• _Your objective_
The lines to copy from the data below are those that hold the string "more".

[[ Data shown, beginning ]]

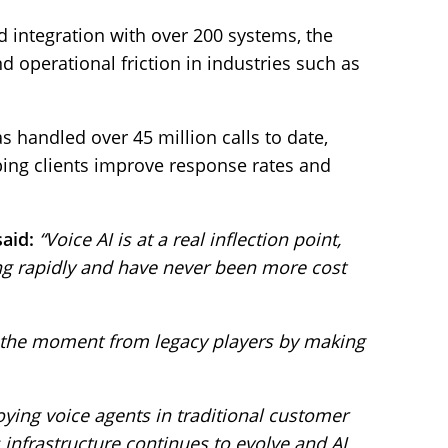
 integration with over 200 systems, the
d operational friction in industries such as
s handled over 45 million calls to date,
ing clients improve response rates and
said:
“Voice AI is at a real inflection point,
g rapidly and have never been more cost
g the moment from legacy players by making
ying voice agents in traditional customer
 infrastructure continues to evolve and AI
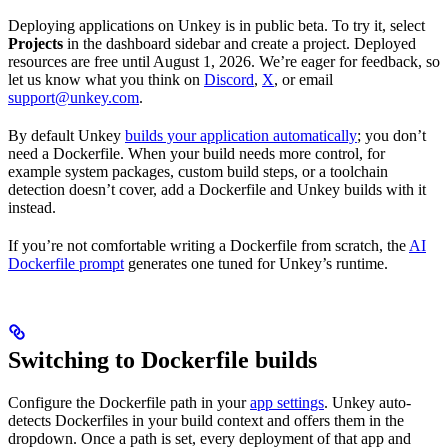
Deploying applications on Unkey is in public beta. To try it, select
Projects
in the dashboard sidebar and create a project. Deployed
resources are free until August 1, 2026. We’re eager for feedback, so
let us know what you think on
Discord
,
X
, or email
support@unkey.com
.
By default Unkey
builds your application automatically
; you don’t
need a Dockerfile. When your build needs more control, for
example system packages, custom build steps, or a toolchain
detection doesn’t cover, add a Dockerfile and Unkey builds with it
instead.
If you’re not comfortable writing a Dockerfile from scratch, the
AI
Dockerfile prompt
generates one tuned for Unkey’s runtime.
Switching to Dockerfile builds
Configure the Dockerfile path in your
app settings
. Unkey auto-
detects Dockerfiles in your build context and offers them in the
dropdown. Once a path is set, every deployment of that app and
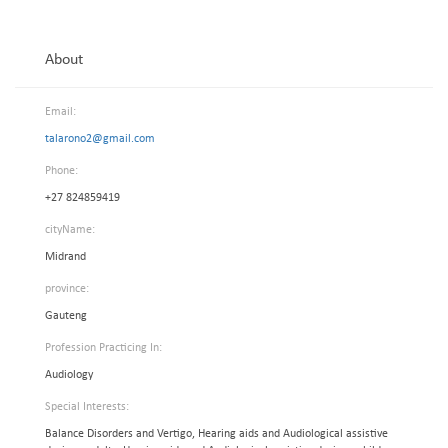
About
Email:
talarono2@gmail.com
Phone:
+27 824859419
cityName:
Midrand
province:
Gauteng
Profession Practicing In:
Audiology
Special Interests:
Balance Disorders and Vertigo, Hearing aids and Audiological assistive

[[ Data shown, end ]]

• _Solution to this task_
g rapidly and have never been more cost
need a Dockerfile. When your build needs more control, for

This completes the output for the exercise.